Image: a painting showing a bearded man in turban sat on a couch behind a slatted screen

Arthur Melville, An Arab Interior, 1881. Courtesy National Galleries of Scotland

Exhibition Review - The Lure of the East: British Orientalist Painting at Tate Britain until August 31 2008.

Judging by some of the extraordianary portraits that welcome visitors to Tate Britain’s latest exhibition, British artists have long held a curious penchant for the Arab lands of the Eastern Mediterranean.

The Lure of the East: British Orientalist Painting is all about the paintings made by British artists between 1700 and 1920 who took up the mantle of Orientalism - the quaint and somewhat misleading name for art inspired by visits to Egypt, Syria and the remains of the Ottoman Empire.

Although the fascination evidently took root in the 17th century, it was during the 1830s, with the coming of steam trains and boats that Egypt, Palestine, Syria and Turkey really opened up to a slew of travellers, adventurers and artists - all of them keen to absorb the mystery and exoticism of the east.

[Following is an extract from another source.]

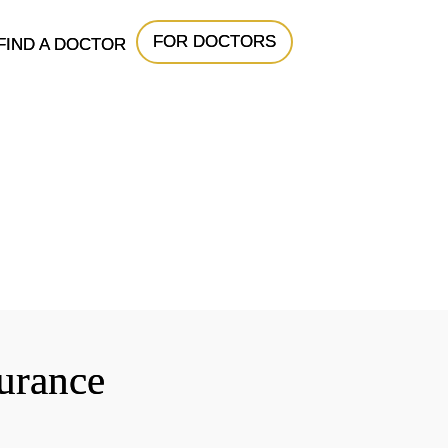
FOR DOCTORS
FIND A DOCTOR
surance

Image: a painting showing a bearded man in turban and Arab cloak sat in a souk

Frederick Lewis, The Bezestein Bazaar, El Khan Khalil, Cairo (The Carpet Seller), 1860 © Blackburn Museum & Art Gallery

Prominent members of the latter were William Holman Hunt, John Frederick Lewis and David Roberts – a trio who emerge from this exhibition as key artists of the Orientalist doctrine.

Lewis was perhaps the most ‘Orientalist’ of the three. Lured by the splendours of Egypt, he spent ten years embedded in Cairo in the 1840s and, like many British travellers before and since, he went native.

Fine self-portraits cast him variously as carpet seller and turbaned local, and even as a Muslim devotee at prayer in a Mosque. His immersive approach was perhaps an extreme case, but Lewis’ devotion paid off with an enthralling oeuvre of paintings. Today he is acknowledged as perhaps the finest of the Orientalist artists.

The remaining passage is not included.